As we say at PMA always, we do not have a crystal ball, but we do have great faith in the United States of America. Although the challenges of the last two years have shaken assumptions and been difficult, we do not intend to change our fundamental position in favor of the United States as a result of the very upsetting new war in the heart of Europe.
* When a monetary system breaks down, such as in the case of hyperinflation, not only is wealth destroyed, but so is the faith that members of that society held in each other and in their government. Thomas Mann, the Nobel Laureate in literature, who self-exiled from Germany in 1933, wrote that the hyperinflation in post WWI Germany made Germans “cynical, hardhearted and indifferent” and that a “straight line” runs “from the madness of the German Inflation to the madness of the Third Reich.”
Moreover, the contention made by some that if paper money were “backed by” a precious metal that its value would be “intrinsic” and not ultimately based on faith, is open to question, because gold and silver are not items that cure illnesses or provide food, they are also tokens whose value ultimately depends on a societal convention that the metals are indeed valuable.

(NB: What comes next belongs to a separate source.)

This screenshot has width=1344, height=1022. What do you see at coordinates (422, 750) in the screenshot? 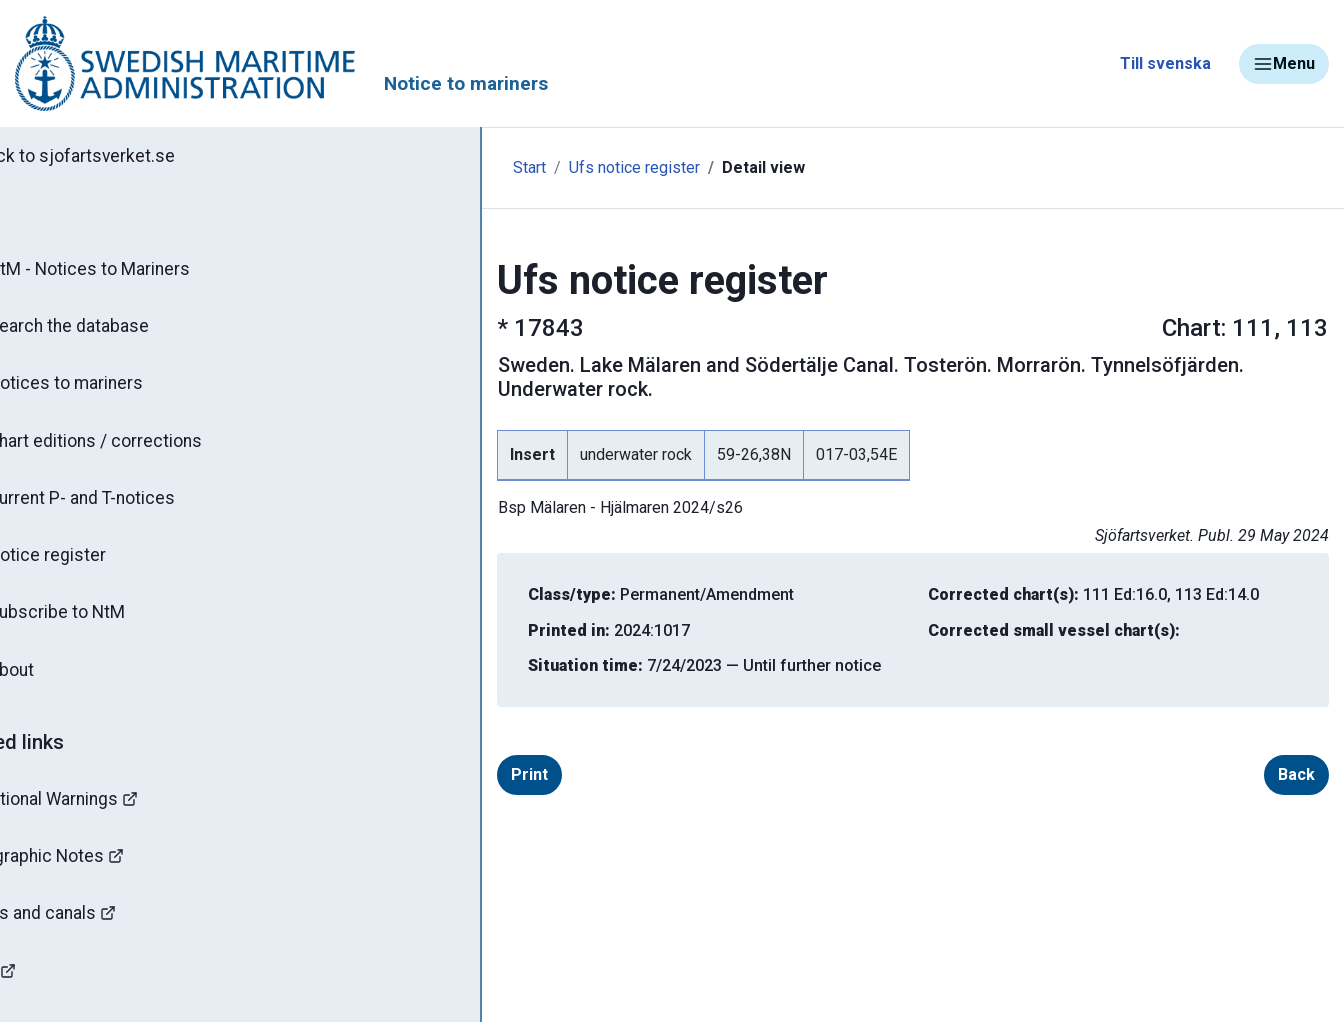 I see `Print` at bounding box center [422, 750].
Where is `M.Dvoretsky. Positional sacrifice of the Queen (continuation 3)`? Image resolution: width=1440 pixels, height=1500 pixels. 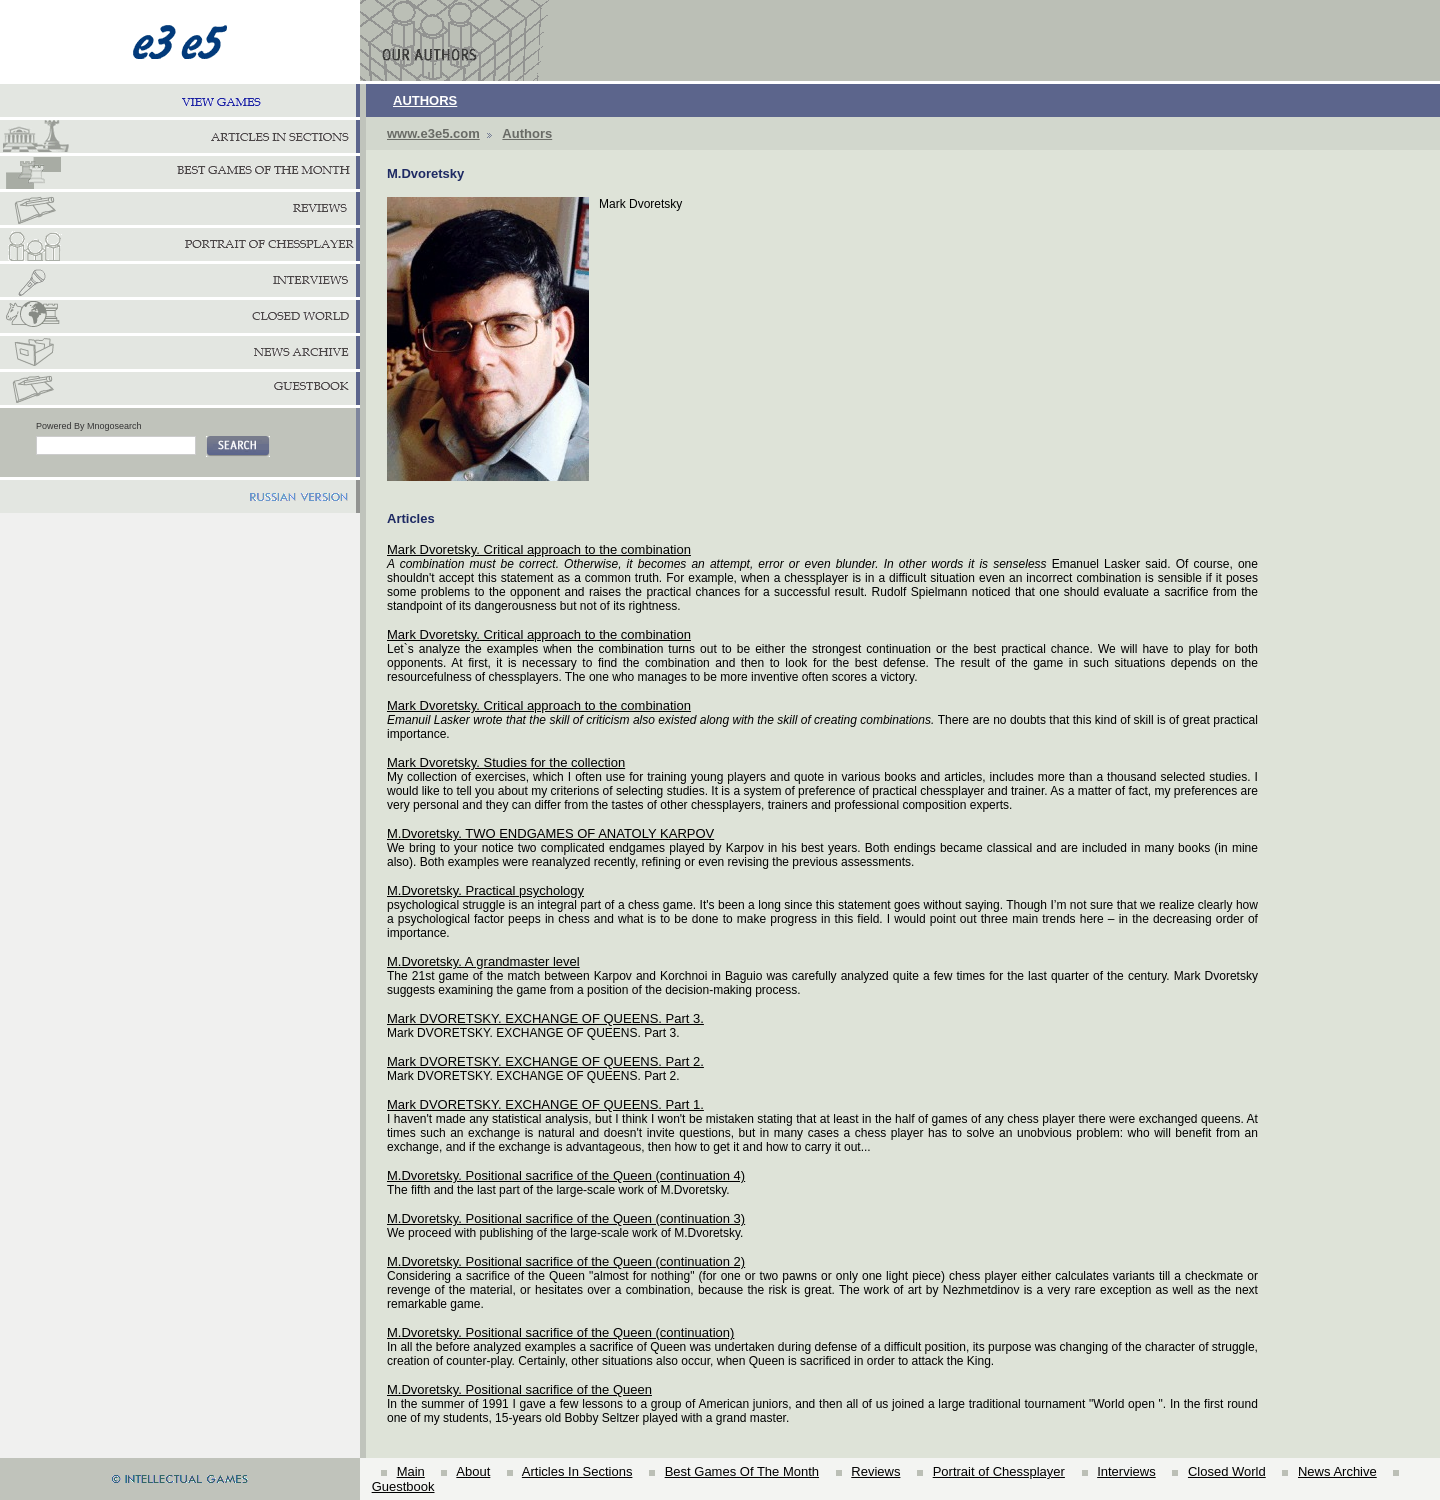 M.Dvoretsky. Positional sacrifice of the Queen (continuation 3) is located at coordinates (566, 1218).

What can be said is that such a convention as to gold has lasted much longer in history, that the convention likely originated from the relative scarcity of the metal, its unique properties as a metal, and the ability to use gold almost like a commodity, i.e., to fashion it into useful things such as swords or jewelry. But surely gold does not retain value today because it can be transformed into a weapon. And while its relative scarcity makes it a hedge against inflation, even precious metals when used as coinage currency have been debased by leaders since the days of ancient Rome.